Sementara fakta lain memberi bukti bahwa tanah seluas 10.000 meter persegi itu dikuasai Emilton, yakni ditemukannya 6 (enam) papan plang bertuliskan nama Emilton serta plang bertuliskan Amelia Sea View. Realita lapangan dalam sidang lokasi sangat berlawanan dengan pengakuan pihak Emilton di persidangan yang menyebut Emilton tidak memiliki tanah di Wae Cecu.

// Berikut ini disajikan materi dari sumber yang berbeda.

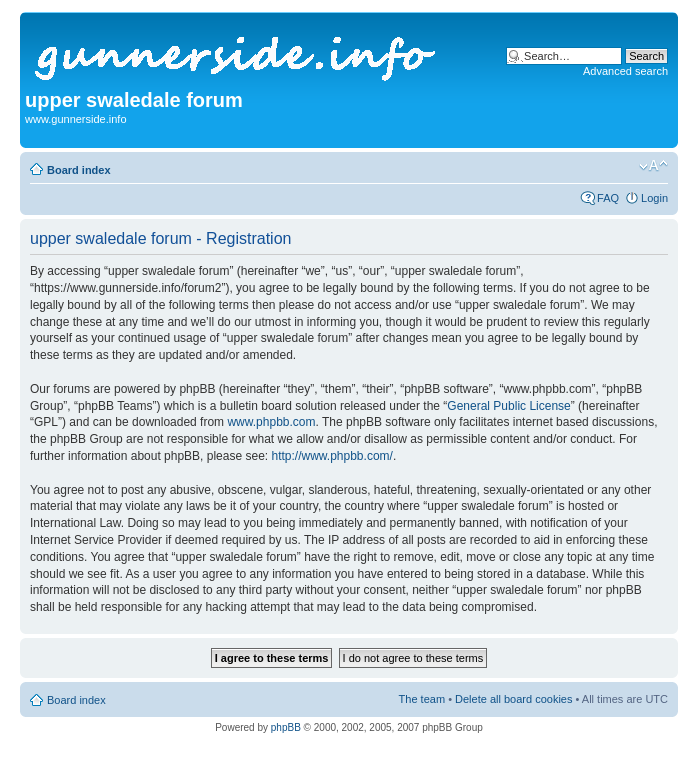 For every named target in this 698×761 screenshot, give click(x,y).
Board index (79, 170)
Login (654, 198)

“Ada plang milik Emilton itu jelas ada tanah milik Emilia (istri Emilton) itu jelas ada view bertuliskan Emilia itu jelas, namun dalam jawaban mereka terhadap gugatan yang kami ajukan mengatakan bahwa Emilton tidak memiliki tanah di sini. Sementara dalam pemeriksaan lokasi mereka malah mengakuinya, bahwa itu milik Emilton yang satu dan yang sama yang ada dalam gugatan kami selaku tergugat 10 dalam perkara nomor 24,” tandas Tukan.

Dalam gugatan yang diajukan Penggugat menyatakan bahwa Penggugat berhak menuntut kepada para Tergugat agar tanah sengketa warisan dari Lois Leo dikembalikan kepada Penggugat selaku salah satu ahliwaris dari Lois Leo.

“Kemudian menghukum para Tergugat atau kepada siapun yang mendapat hak dari mereka untuk segera mengosongkan lokasi dan selanjutnya menyerahkan tanah sengketa kepada Penggugat, bila perlu dengan bantuan alat Negara/Polisi,” tegasnya.

Para tergugat juga dihukum uantuk membayar uang paksa/ dwangsom setiap hari sebesar Rp 1 juta rupiah sejak putusan perkara ini berkekuatan hukum tetap sampai dengan saat para tergugat melaksanakan isi putusan.